A.K. Warder, a Pali scholar and a linguist ... does imply that the Digha Nikaya is the oldest and therefore most authentic part of the Pali Canon

beneath is some gleaned info on the relative chronology of the canonical Buddhist texts


From T.W. Rhys Davids, Appendix to Chapter 10 of 'Buddhist India' Putnam, 1903. http://fsnow.com/text/buddhist-india/chapter10.htm

[The list] represents the probable order in which the extant Buddhist documents of this period were composed. They were not yet written, and a great deal has no doubt been lost.

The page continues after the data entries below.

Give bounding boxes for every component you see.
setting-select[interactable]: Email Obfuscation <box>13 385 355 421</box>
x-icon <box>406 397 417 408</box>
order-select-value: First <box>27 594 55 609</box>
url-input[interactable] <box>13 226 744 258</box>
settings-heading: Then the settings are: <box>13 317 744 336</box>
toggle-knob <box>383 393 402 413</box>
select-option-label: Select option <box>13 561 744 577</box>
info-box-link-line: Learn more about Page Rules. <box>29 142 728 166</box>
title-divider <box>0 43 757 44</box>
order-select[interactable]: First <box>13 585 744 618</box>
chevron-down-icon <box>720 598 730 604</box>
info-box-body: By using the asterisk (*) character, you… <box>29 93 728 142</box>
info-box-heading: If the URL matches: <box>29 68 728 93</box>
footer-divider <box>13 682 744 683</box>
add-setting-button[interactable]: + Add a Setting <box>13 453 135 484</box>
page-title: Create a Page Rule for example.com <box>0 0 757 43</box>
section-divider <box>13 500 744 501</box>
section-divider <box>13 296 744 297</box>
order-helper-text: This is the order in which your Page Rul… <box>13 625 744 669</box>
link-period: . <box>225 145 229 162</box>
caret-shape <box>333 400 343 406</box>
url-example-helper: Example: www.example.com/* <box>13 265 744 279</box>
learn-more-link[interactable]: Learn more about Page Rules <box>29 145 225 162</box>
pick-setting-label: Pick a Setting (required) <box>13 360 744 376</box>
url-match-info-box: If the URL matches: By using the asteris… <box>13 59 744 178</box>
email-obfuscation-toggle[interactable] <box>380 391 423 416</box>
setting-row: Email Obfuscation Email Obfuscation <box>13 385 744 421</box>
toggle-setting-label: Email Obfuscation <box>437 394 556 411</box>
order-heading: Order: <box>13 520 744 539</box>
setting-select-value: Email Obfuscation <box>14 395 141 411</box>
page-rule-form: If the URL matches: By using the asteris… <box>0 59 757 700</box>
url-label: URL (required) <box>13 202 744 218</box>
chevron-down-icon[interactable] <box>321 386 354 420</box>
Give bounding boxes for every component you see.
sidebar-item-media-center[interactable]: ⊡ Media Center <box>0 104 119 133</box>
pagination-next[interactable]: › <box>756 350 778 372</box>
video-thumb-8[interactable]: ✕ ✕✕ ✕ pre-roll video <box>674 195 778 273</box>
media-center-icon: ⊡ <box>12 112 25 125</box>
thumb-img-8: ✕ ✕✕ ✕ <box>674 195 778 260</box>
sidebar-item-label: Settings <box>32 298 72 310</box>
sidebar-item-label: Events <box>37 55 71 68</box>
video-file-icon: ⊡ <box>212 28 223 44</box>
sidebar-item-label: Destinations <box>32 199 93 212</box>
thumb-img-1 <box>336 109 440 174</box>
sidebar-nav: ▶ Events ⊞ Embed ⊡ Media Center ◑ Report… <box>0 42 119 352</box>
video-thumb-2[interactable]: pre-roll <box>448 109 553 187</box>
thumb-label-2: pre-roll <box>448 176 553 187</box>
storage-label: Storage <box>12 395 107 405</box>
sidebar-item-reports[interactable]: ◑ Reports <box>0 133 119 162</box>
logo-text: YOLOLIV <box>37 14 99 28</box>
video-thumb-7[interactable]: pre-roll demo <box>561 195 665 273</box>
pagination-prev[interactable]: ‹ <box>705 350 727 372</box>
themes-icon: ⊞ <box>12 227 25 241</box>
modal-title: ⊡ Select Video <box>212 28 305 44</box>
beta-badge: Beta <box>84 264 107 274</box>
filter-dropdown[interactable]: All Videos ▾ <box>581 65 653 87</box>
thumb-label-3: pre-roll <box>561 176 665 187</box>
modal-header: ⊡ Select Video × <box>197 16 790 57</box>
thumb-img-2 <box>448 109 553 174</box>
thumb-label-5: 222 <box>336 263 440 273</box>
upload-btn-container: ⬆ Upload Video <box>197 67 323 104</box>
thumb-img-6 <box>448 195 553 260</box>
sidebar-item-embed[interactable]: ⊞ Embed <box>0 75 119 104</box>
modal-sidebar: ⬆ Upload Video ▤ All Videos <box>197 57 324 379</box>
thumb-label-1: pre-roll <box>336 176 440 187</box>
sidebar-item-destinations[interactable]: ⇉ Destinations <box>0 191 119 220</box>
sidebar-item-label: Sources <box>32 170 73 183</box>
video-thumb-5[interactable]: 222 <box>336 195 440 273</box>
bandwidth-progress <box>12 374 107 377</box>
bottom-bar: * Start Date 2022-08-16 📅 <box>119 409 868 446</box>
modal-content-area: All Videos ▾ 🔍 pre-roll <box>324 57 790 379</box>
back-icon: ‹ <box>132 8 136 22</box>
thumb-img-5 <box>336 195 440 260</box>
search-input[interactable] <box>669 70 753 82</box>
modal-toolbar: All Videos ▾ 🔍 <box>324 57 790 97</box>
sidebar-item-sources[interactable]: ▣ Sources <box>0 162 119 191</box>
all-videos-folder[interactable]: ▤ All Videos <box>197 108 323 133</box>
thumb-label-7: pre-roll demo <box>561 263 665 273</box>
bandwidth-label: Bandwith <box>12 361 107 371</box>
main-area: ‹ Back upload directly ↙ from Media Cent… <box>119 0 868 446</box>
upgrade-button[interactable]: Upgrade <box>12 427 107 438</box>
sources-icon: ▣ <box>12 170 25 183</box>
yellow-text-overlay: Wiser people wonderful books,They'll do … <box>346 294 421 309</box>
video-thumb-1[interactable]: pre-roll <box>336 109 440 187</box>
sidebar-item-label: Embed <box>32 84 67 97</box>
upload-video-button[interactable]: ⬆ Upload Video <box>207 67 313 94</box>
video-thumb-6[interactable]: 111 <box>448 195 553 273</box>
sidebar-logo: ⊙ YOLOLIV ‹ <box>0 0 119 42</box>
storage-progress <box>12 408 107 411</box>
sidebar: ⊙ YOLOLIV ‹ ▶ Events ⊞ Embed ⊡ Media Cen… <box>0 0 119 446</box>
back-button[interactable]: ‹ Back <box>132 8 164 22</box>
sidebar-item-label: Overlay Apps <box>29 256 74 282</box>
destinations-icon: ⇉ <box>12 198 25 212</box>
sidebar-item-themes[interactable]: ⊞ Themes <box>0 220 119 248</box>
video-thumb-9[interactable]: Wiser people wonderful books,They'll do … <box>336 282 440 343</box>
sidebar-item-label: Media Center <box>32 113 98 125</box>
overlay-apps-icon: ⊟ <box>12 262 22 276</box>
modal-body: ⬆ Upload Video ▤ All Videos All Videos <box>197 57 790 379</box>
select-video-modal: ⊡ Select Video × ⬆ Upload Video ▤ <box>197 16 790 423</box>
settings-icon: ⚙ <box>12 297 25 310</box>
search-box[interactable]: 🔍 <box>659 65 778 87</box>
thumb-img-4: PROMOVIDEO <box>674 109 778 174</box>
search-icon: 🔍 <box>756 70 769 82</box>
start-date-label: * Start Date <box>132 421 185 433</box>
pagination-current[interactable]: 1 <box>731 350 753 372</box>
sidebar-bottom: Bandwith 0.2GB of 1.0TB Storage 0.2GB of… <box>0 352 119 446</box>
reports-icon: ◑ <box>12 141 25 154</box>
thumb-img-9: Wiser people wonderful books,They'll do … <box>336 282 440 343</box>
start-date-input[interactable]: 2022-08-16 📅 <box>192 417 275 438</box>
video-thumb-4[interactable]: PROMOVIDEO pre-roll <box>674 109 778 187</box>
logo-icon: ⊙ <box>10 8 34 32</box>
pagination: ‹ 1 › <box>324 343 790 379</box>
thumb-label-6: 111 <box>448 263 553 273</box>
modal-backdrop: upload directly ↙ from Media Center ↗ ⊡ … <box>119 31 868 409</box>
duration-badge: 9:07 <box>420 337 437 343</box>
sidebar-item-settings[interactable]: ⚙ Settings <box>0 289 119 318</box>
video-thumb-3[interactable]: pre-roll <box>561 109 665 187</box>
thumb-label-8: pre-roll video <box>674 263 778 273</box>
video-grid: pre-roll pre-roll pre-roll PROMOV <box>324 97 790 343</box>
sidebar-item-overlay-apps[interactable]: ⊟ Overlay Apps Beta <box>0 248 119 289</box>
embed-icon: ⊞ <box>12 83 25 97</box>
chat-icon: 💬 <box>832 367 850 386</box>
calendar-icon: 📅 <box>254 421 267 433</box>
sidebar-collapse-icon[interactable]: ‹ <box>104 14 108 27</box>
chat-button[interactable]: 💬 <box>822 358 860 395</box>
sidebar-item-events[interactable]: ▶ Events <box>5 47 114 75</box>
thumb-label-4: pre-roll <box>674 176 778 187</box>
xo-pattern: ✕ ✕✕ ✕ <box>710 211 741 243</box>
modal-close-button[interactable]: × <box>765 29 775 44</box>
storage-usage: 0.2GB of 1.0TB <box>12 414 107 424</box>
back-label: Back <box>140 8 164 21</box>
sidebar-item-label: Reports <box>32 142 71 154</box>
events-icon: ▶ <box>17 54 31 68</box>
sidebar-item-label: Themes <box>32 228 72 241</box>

  1. The simple statements of Buddhist doctrine now found, in identical words, in paragraphs or verses recurring in all the books.

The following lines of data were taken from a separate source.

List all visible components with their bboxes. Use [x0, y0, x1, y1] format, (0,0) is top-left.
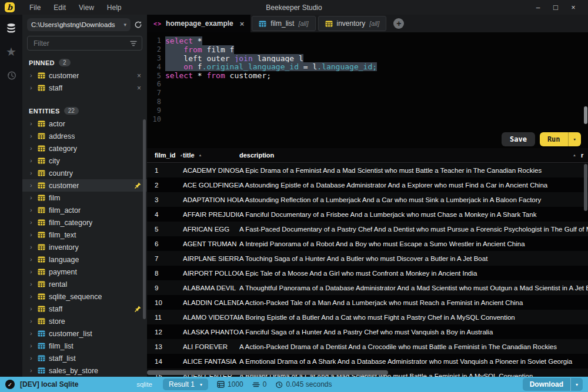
sidebar-item-staff[interactable]: ›staff: [22, 303, 147, 315]
table-row[interactable]: 14ALICE FANTASIAA Emotional Drama of a A…: [147, 354, 588, 368]
sidebar-item-customer[interactable]: ›customer: [22, 179, 147, 192]
sidebar-item-film_actor[interactable]: ›film_actor: [22, 204, 147, 216]
chevron-right-icon[interactable]: ›: [30, 355, 34, 361]
menu-file[interactable]: File: [23, 4, 47, 12]
chevron-right-icon[interactable]: ›: [30, 244, 34, 250]
sidebar-item-address[interactable]: ›address: [22, 130, 147, 142]
table-row[interactable]: 2ACE GOLDFINGERA Astounding Epistle of a…: [147, 177, 588, 192]
save-button[interactable]: Save: [502, 132, 535, 146]
table-row[interactable]: 5AFRICAN EGGA Fast-Paced Documentary of …: [147, 222, 588, 236]
table-row[interactable]: 11ALAMO VIDEOTAPEA Boring Epistle of a B…: [147, 310, 588, 324]
filter-icon[interactable]: [130, 41, 137, 46]
status-connection[interactable]: ✓ [DEV] local Sqlite sqlite: [0, 377, 158, 392]
run-button[interactable]: Run ▾: [540, 132, 581, 146]
chevron-right-icon[interactable]: ›: [30, 293, 34, 300]
table-row[interactable]: 8AIRPORT POLLOCKA Epic Tale of a Moose A…: [147, 266, 588, 280]
chevron-right-icon[interactable]: ›: [30, 256, 34, 263]
table-row[interactable]: 13ALI FOREVERA Action-Packed Drama of a …: [147, 339, 588, 354]
tab-homepage_example[interactable]: <>homepage_example×: [147, 15, 250, 32]
result-selector-button[interactable]: Result 1 ▾: [163, 378, 208, 390]
chevron-right-icon[interactable]: ›: [30, 72, 34, 79]
sidebar-item-store[interactable]: ›store: [22, 315, 147, 327]
chevron-right-icon[interactable]: ›: [30, 120, 34, 127]
code-text[interactable]: on f.original_language_id = l.language_i…: [165, 62, 377, 71]
chevron-right-icon[interactable]: ›: [30, 232, 34, 238]
horizontal-scrollbar[interactable]: [147, 370, 388, 375]
download-options-caret[interactable]: ▾: [571, 378, 583, 391]
chevron-right-icon[interactable]: ›: [30, 170, 34, 176]
sidebar-item-rental[interactable]: ›rental: [22, 278, 147, 290]
download-button[interactable]: Download ▾: [523, 378, 583, 391]
connection-selector[interactable]: C:\Users\ghstng\Downloads ▾: [27, 18, 131, 31]
sidebar-item-sqlite_sequence[interactable]: ›sqlite_sequence: [22, 290, 147, 303]
close-icon[interactable]: ×: [240, 19, 245, 28]
editor-scrollbar[interactable]: [584, 106, 587, 124]
sidebar-item-actor[interactable]: ›actor: [22, 118, 147, 130]
column-header-film-id[interactable]: film_id ▲: [147, 152, 183, 159]
database-icon[interactable]: [0, 16, 22, 40]
star-icon[interactable]: ★: [0, 40, 22, 63]
code-text[interactable]: from film f: [165, 45, 234, 54]
maximize-button[interactable]: □: [547, 3, 564, 12]
table-row[interactable]: 9ALABAMA DEVILA Thoughtful Panorama of a…: [147, 280, 588, 295]
chevron-right-icon[interactable]: ›: [30, 367, 34, 374]
menu-edit[interactable]: Edit: [47, 4, 72, 12]
sidebar-item-country[interactable]: ›country: [22, 167, 147, 179]
vertical-scrollbar[interactable]: [584, 164, 587, 211]
chevron-right-icon[interactable]: ›: [30, 330, 34, 337]
chevron-right-icon[interactable]: ›: [30, 343, 34, 349]
table-row[interactable]: 4AFFAIR PREJUDICEA Fanciful Documentary …: [147, 207, 588, 222]
code-text[interactable]: select * from customer;: [165, 71, 271, 80]
sidebar-scrollbar[interactable]: [143, 119, 146, 319]
menu-help[interactable]: Help: [101, 4, 128, 12]
chevron-right-icon[interactable]: ›: [30, 133, 34, 139]
table-row[interactable]: 10ALADDIN CALENDARA Action-Packed Tale o…: [147, 295, 588, 310]
sidebar-item-language[interactable]: ›language: [22, 253, 147, 266]
table-row[interactable]: 7AIRPLANE SIERRAA Touching Saga of a Hun…: [147, 251, 588, 266]
unpin-icon[interactable]: ×: [137, 72, 141, 80]
refresh-icon[interactable]: [134, 21, 142, 29]
filter-input[interactable]: [32, 39, 126, 48]
menu-view[interactable]: View: [72, 4, 101, 12]
chevron-right-icon[interactable]: ›: [30, 281, 34, 287]
sidebar-item-category[interactable]: ›category: [22, 142, 147, 155]
new-tab-button[interactable]: +: [393, 18, 404, 29]
chevron-right-icon[interactable]: ›: [30, 207, 34, 213]
chevron-right-icon[interactable]: ›: [30, 158, 34, 164]
column-header-truncated[interactable]: r: [581, 152, 588, 159]
tab-film_list[interactable]: film_list[all]: [252, 16, 315, 31]
history-icon[interactable]: [0, 63, 22, 87]
chevron-right-icon[interactable]: ›: [30, 145, 34, 152]
sidebar-item-film_category[interactable]: ›film_category: [22, 216, 147, 229]
chevron-right-icon[interactable]: ›: [30, 182, 34, 189]
column-header-description[interactable]: description ▲: [239, 152, 581, 159]
sidebar-item-customer_list[interactable]: ›customer_list: [22, 327, 147, 340]
table-row[interactable]: 6AGENT TRUMANA Intrepid Panorama of a Ro…: [147, 236, 588, 251]
pinned-item-customer[interactable]: ›customer×: [22, 69, 147, 82]
table-row[interactable]: 1ACADEMY DINOSAURA Epic Drama of a Femin…: [147, 163, 588, 177]
sidebar-item-sales_by_store[interactable]: ›sales_by_store: [22, 364, 147, 377]
chevron-right-icon[interactable]: ›: [30, 195, 34, 201]
close-button[interactable]: ×: [564, 4, 582, 12]
code-text[interactable]: left outer join language l: [165, 54, 303, 63]
table-row[interactable]: 3ADAPTATION HOLESA Astounding Reflection…: [147, 192, 588, 207]
sidebar-item-inventory[interactable]: ›inventory: [22, 241, 147, 253]
sidebar-item-film_list[interactable]: ›film_list: [22, 340, 147, 352]
sidebar-item-film[interactable]: ›film: [22, 192, 147, 204]
sidebar-item-film_text[interactable]: ›film_text: [22, 229, 147, 241]
chevron-right-icon[interactable]: ›: [30, 219, 34, 226]
chevron-right-icon[interactable]: ›: [30, 269, 34, 275]
sidebar-item-city[interactable]: ›city: [22, 155, 147, 167]
minimize-button[interactable]: –: [529, 4, 547, 12]
run-options-caret[interactable]: ▾: [569, 132, 581, 146]
chevron-right-icon[interactable]: ›: [30, 318, 34, 324]
tab-inventory[interactable]: inventory[all]: [318, 16, 387, 31]
sidebar-item-staff_list[interactable]: ›staff_list: [22, 352, 147, 364]
pinned-item-staff[interactable]: ›staff×: [22, 82, 147, 94]
unpin-icon[interactable]: ×: [137, 84, 141, 92]
column-header-title[interactable]: title ▲: [183, 152, 239, 159]
sql-editor[interactable]: 1select *2 from film f3 left outer join …: [147, 32, 588, 148]
table-row[interactable]: 12ALASKA PHANTOMA Fanciful Saga of a Hun…: [147, 324, 588, 339]
chevron-right-icon[interactable]: ›: [30, 85, 34, 91]
sidebar-item-payment[interactable]: ›payment: [22, 266, 147, 278]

  2. Episodes found, in identical words, in two or more of the existing books.

  3. The Sīlas, the Pārāyana, the Octades, the pātimokkha.

  4. The Dīgha, Majjhima, Aṅguttara, and Saṁyutta Nikāyas.

  5. The Sutta Nipāta, the Thera- and Therī-Gāthās, the Udānas, and the Khuddaka Pāṭha.

  6. The Sutta Vibhaṅga and the Khandhakas.

  7. The Jātakas and the Dhammapadas.

  8. The Niddesa, the Itivuttakas, and the Paṭisambhidā.

  9. The Peta- and Vimāna-Vatthus, the Apadānas, the Cariyā Piṭaka, and the Buddha Vaṁsa.

  10. The Abhidhamma books; the last of which is the Kathā Vatthu, and the earliest probably the Puggala Paññatti.

Alternative chronological order
from Bimala Law: A History of Pali Literature, Ch 1, pp. 29-66

Chronological placement of the Octades (Atthakavagga) and Patimokkha, whole Nikayas, regarding their strata, is questionable, same for Sutta Nipata

  1. The simple statements of Buddhist doctrine now found in identical works in paragraphs or verses recurring in all the books.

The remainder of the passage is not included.